I think I changed a bit or perhaps I'm temporarily bored but I haven't played video games in like 4 days straight. I still look up gaming news though still beats wasting hours on playing.

I just been watching tv shows lately and took a peek at my old P90X dvds first time ever lol (had them for years). I halfassed the chest triceps dvd since I didn't have the equipment. I browsed amazon but didn't really want to shell out $800 for top notch quality gear.

I also have a gym membership but really don't like going there.


----------



## CW1985 (Jan 6, 2013)

I've been an avid gamer since about 1992, but in recent years I've really started to lose interest. The longer you go without playing them, the easier it is not to start again.


----------



## vancouver (Apr 7, 2012)

Good for you, I've done the same, except I went extreme and just sold my system.... missed it in the beginning but now I've replaced that hobby with others.


----------



## Aheadofmytime (Nov 2, 2012)

honestly i just been using my 360 for netflix for the most part.


----------



## butchered (May 2, 2013)

Good on you.

I have mostly stopped now too for various reasons, and for a similar length of time to you.

For me sometimes it's just about filling that time with other things, but things that don't cause TOO much anxiety.

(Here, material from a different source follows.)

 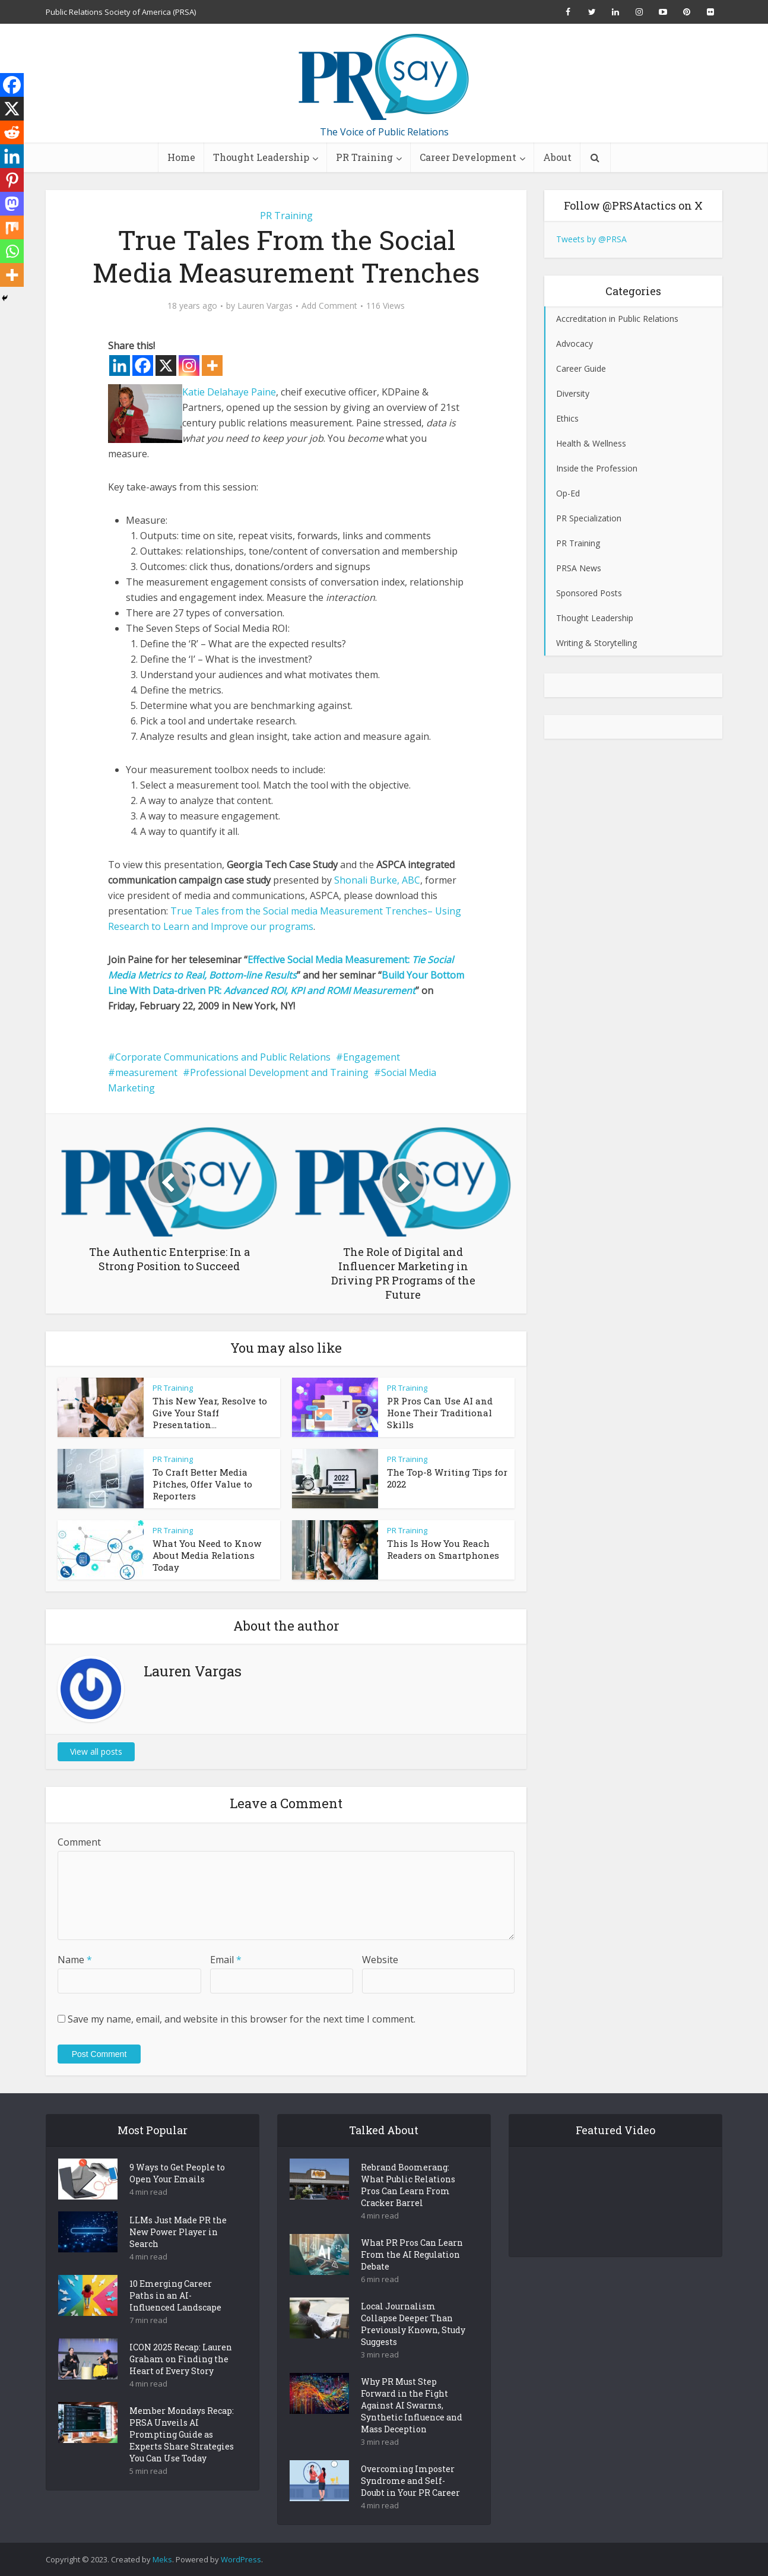 What do you see at coordinates (210, 1413) in the screenshot?
I see `This New Year, Resolve to Give Your Staff Presentation...` at bounding box center [210, 1413].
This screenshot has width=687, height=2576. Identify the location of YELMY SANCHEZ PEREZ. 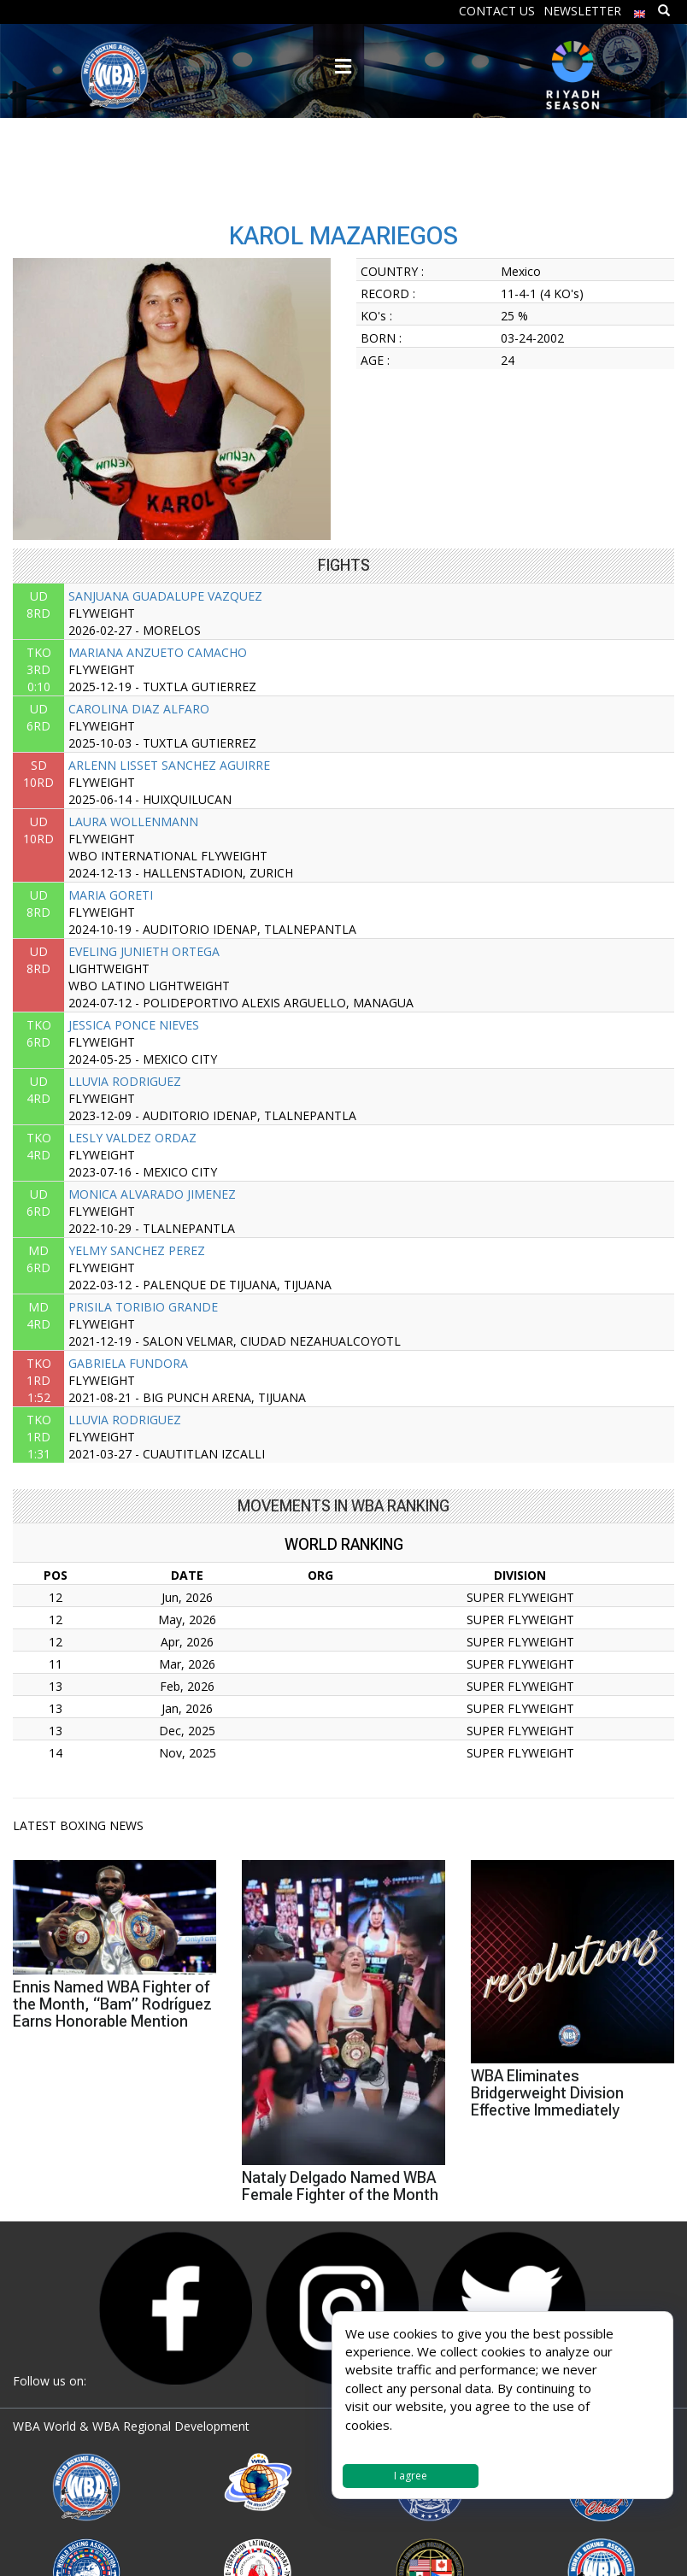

Boredom can be a dangerous place to linger, and I'm looking at picking other hobbies. I don't have gym membership like you do (anxiety), but I work out at home a couple of times a week.


----------



## KangalLover (Dec 26, 2012)

i haven't played much since i finished gow:a in march.and right now i haven't played any game since 2 weeks ago.


----------



## visualkeirockstar (Aug 5, 2012)

I know, games got boring lately.


----------



## WhatBITW (Jan 26, 2013)

I don't really play anything anymore either, last time I played a lot was when I was playing RuneScape last year, but quit that for the last time. I'm planning on getting GTA V this year and that's about it.


----------



## Supra (Jul 19, 2012)

playing tomb raider on pc with my gtx 680, the hair effect is kinda cool.


----------



## droen (Jul 27, 2010)

I used to be an avid gamer. Played WoW over 5 years 6 hours a day minimum, bought every popular Xbox 360 game under the sun. When I moved out of my parents place, got into a relationship, and started school, I stopped playing completely. Long story short, relationship ended, back with my parents. I must have gotten used to not playing games for all those years, because there's no games that can keep me playing as much as I used. I get bored after about an hour or two.


----------